Currently trying to add a custom_model on ray rllib, for a GNN using PyTorch. Using multi agent reinforcement learning (Specifically PPO).
The scenario is inventory management where I model each node in my supply chain as an agent. I define a connections dictionary e.g. {0: [1], 1: [2], 2: []} where it denotes 0 --> 1 --> 2
I then proceed to create my network using
def create_network(connections):
num_nodes = max(connections.keys())
network = np.zeros((num_nodes + 1, num_nodes + 1))
for parent, children in connections.items():
if children:
for child in children:
network[parent][child] = 1
In my init in the environment, I initialise my environment with graph = nx.from_numpy_array(self.network)
I then define another function graph_from_state (See below) as follows where I convert my graph into a pytorch geometric data structure. For simplicity, I haven't added my obs vector within my node_features dictionary (but that is the plan) and as such I have define my observation within a graph.
The plan was to use this data.x and data.edge_index in my custom GNN model. However, I have realised that I can't do this due to my SampleBatch being done automatically and don't being able to change this. I also tried adding these two variables into my infos dictionary but SampleBatch automatically converts dictionary into tensor.

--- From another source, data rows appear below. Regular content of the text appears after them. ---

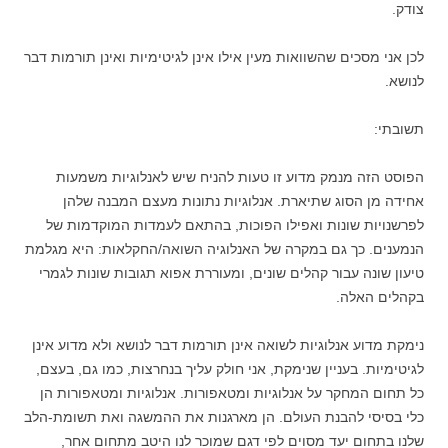
צודק.
לכן אני מסכים שהשוואות מעין אילו אינן לגיטימיות ואינן תורמות דבר
לנושא.
תשובתי:
הפוסט הזה מנמק מדוע זו טעות להניח שיש לאנלוגיות משמעות
אחידה מן הסוג שתיארת. אנלוגיות נתונות מעצם המבנה שלהן
לפרשנויות שונות ואפילו הפוכות, בהתאם לעמדות המוקדמות של
הנמענים. כך גם במקרה של האנלוגיה השואה/החקלאות: היא מגלמת
טיעון שונה עבור קהלים שונים, ומעוררת אפוא תגובות שונות לגמרי
בקהלים האלה.
נימקת מדוע אנלוגיות לשואה אינן תורמות דבר לנושא ולא מדוע אינן
לגיטימיות. בעניין שנימקת, אני חולק עליך בנחרצות, כמו גם, בעצם,
כל תחום המחקר על אנלוגיות ומטאפורות. אנלוגיות ומטאפורות הן
כלי בסיסי להבנת העולם. הן מארגנות את ההמשגה ואת תשומת-הלב
שלנו בתחום יעד מסוים לפי דגם שמוכר לנו היטב מתחום אחר,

When I fix both my x and edge_index (just to help me debug), I end up in an issue where the Sample Batch has different sizes for v_predt and rewards? Why would this happen and how would I fix this? The error specifically was: delta_t = rollout[SampleBatch.REWARDS] + gamma * vpred_t[1:] - vpred_t[:-1] ValueError: operands could not be broadcast together with shapes (32,) (12,)
***I have tried many things and failing - my question is how do I go about integrating my GNN model with multi agent in ray.rllib? Does anyone have any examples?

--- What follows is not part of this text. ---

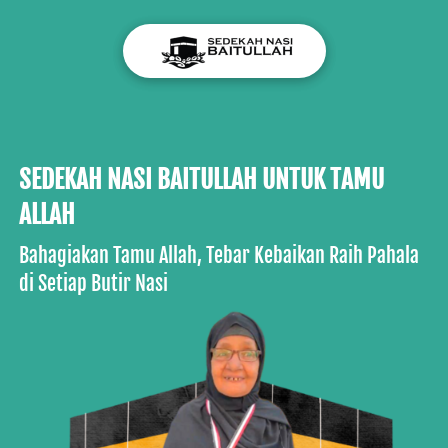
SEDEKAH NASI BAITULLAH UNTUK TAMU 
ALLAH
Bahagiakan Tamu Allah, Tebar Kebaikan Raih Pahala 
di Setiap Butir Nasi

def graph_from_state(self):
graph1 = self.graph.copy()
node_features = {i : {"node_price": self.node_price[i], \
"node_cost": self.node_cost[i], \
"order_max": self.order_max[i],\
"inv_max": self.inv_max[i],
}
for i in range(self.num_nodes)}
print(node_features)
nx.set_node_attributes(graph1, node_features)

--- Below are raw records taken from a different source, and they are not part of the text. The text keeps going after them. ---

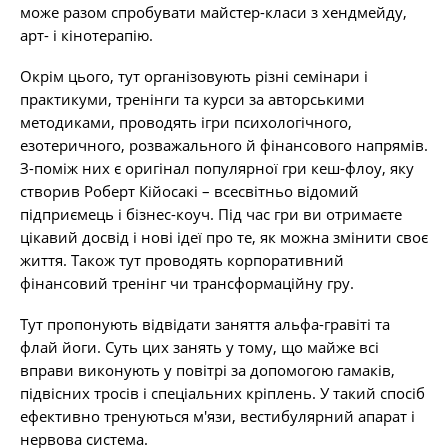
може разом спробувати майстер-класи з хендмейду,
арт- і кінотерапію.
Окрім цього, тут організовують різні семінари і
практикуми, тренінги та курси за авторськими
методиками, проводять ігри психологічного,
езотеричного, розважального й фінансового напрямів.
З-поміж них є оригінал популярної гри кеш-флоу, яку
створив Роберт Кійосакі – всесвітньо відомий
підприємець і бізнес-коуч. Під час гри ви отримаєте
цікавий досвід і нові ідеї про те, як можна змінити своє
життя. Також тут проводять корпоративний
фінансовий тренінг чи трансформаційну гру.
Тут пропонують відвідати заняття альфа-гравіті та
флай йоги. Суть цих занять у тому, що майже всі
вправи виконують у повітрі за допомогою гамаків,
підвісних тросів і спеціальних кріплень. У такий спосіб
ефективно тренуються м'язи, вестибулярний апарат і
нервова система.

for node in range(self.num_nodes):
print(graph1.nodes[node])
self.network = create_network(self.connections)
print(graph1.nodes())
print(node_features)
self.data = from_networkx(graph1)
node_feature = torch.stack([
self.data.node_price,self.data.node_cost, self.data.order_max, \
self.data.inv_max],
dim=1
)
self.data = Data(x = node_feature, edge_index = self.data.edge_index)
self.edge_index = self.data.edge_index
self.x = self.data.x